FileField(upload_to="", *, storage=None, max_length=255) stores a file via a pluggable storage backend. The DB column itself is a VARCHAR(max_length) holding the storage name (relative path / S3 key); the Python value is a FieldFile wrapper returned by the descriptor.

class Document(dorm.Model):
    name = dorm.CharField(max_length=100)
    attachment = dorm.FileField(upload_to="docs/%Y/%m/", null=True, blank=True)

doc = Document(name="Q1 report")
doc.attachment = dorm.ContentFile(b"PDF bytes here", name="q1.pdf")
doc.save()                     # writes to storage, stores name in DB

doc.attachment.url             # storage.url(name) — local path or S3 URL
doc.attachment.size            # storage.size(name)
with doc.attachment.open("rb") as fh:
    payload = fh.read()
doc.attachment.delete()        # removes file + clears column

upload_to accepts:

  • a static string ("docs/").
  • a strftime template ("docs/%Y/%m/", expanded at save time).
  • a callable f(instance, filename) -> str for fully dynamic paths — see Dynamic upload paths below.

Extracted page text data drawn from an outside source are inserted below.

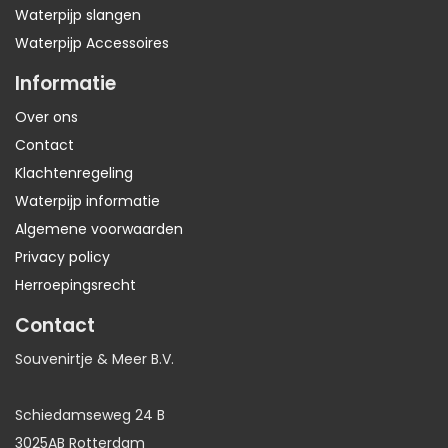
Waterpijp slangen
Waterpijp Accessoires
Informatie
Over ons
Contact
Klachtenregeling
Waterpijp informatie
Algemene voorwaarden
Privacy policy
Herroepingsrecht
Contact
Souvenirtje & Meer B.V.
Schiedamseweg 24 B
3025AB Rotterdam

storage accepts a Storage instance, an alias resolved against settings.STORAGES (default "default"), or None to defer the lookup to first use. For null=True see the configuration block below — it's strongly recommended.

Dynamic upload paths

When you need to compute the storage path from the model instance — tenant-isolated folders, route-by-extension, content-addressed layouts — pass a callable instead of a string. dorm invokes it as upload_to(instance, filename) at save time and uses the returned string as the full storage name.

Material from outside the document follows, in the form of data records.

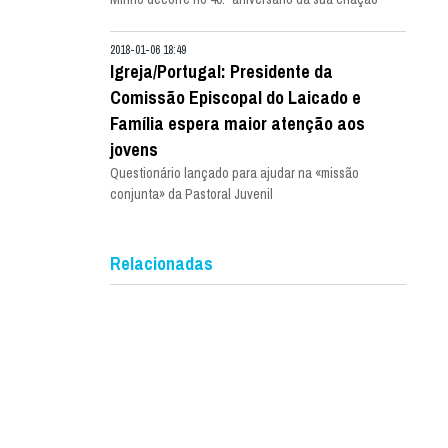
2018-01-06 18:49
Igreja/Portugal: Presidente da
Comissão Episcopal do Laicado e
Família espera maior atenção aos
jovens
Questionário lançado para ajudar na «missão
conjunta» da Pastoral Juvenil
Relacionadas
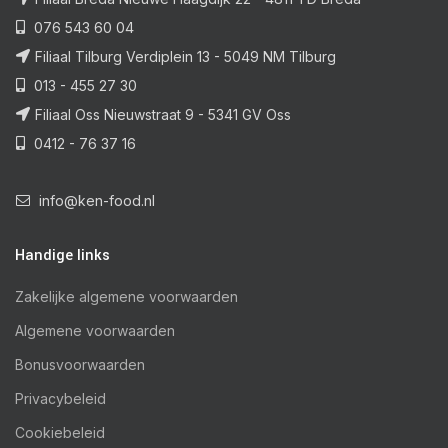
076 543 60 04
Filiaal Tilburg Verdiplein 13 - 5049 NM Tilburg
013 - 455 27 30
Filiaal Oss Nieuwstraat 9 - 5341 GV Oss
0412 - 76 37 16
info@ken-food.nl
Handige links
Zakelijke algemene voorwaarden
Algemene voorwaarden
Bonusvoorwaarden
Privacybeleid
Cookiebeleid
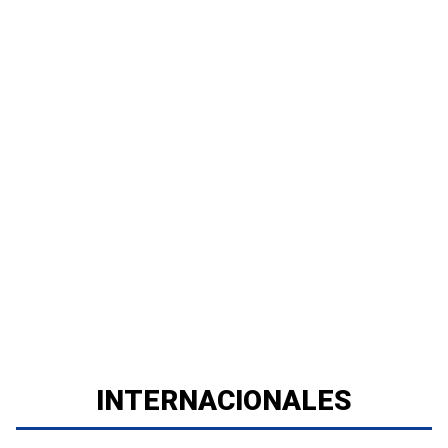
INTERNACIONALES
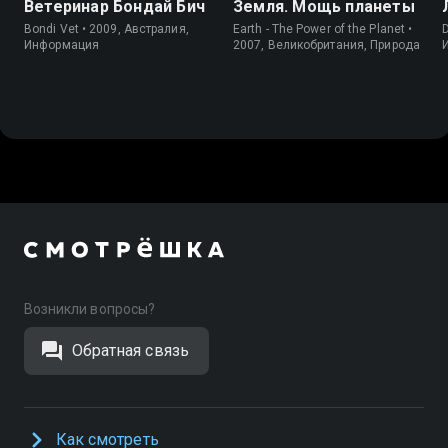
Ветеринар Бондай Бич
Земля. Мощь планеты
Bondi Vet • 2009, Австралия,
Earth - The Power of the Planet •
D
Информация
2007, Великобритания, Природа
Возникли вопросы?
Обратная связь
Как смотреть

def upload_owner_scoped(instance, filename):
    """Each user's uploads live under their own prefix so a
    misconfigured ACL can't leak across accounts."""
    return f"users/{instance.owner_id}/{filename}"

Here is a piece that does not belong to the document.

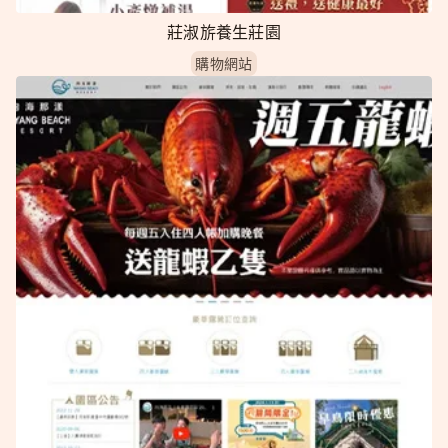
莊淑旂養生莊園
購物網站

class Document(dorm.Model):
    owner = dorm.ForeignKey(User, on_delete=dorm.CASCADE)
    attachment = dorm.FileField(upload_to=upload_owner_scoped, null=True)

The callable receives the fully populated model instance, so any attribute that's set at save time is fair game:

import os, hashlib

def upload_by_extension(instance, filename):
    """Route uploads to per-mime buckets so the CDN's cache rules
    can target each shape differently."""
    bucket = {".pdf": "documents", ".png": "images", ".jpg": "images"}
    _, ext = os.path.splitext(filename)
    return f"{bucket.get(ext.lower(), 'other')}/{filename}"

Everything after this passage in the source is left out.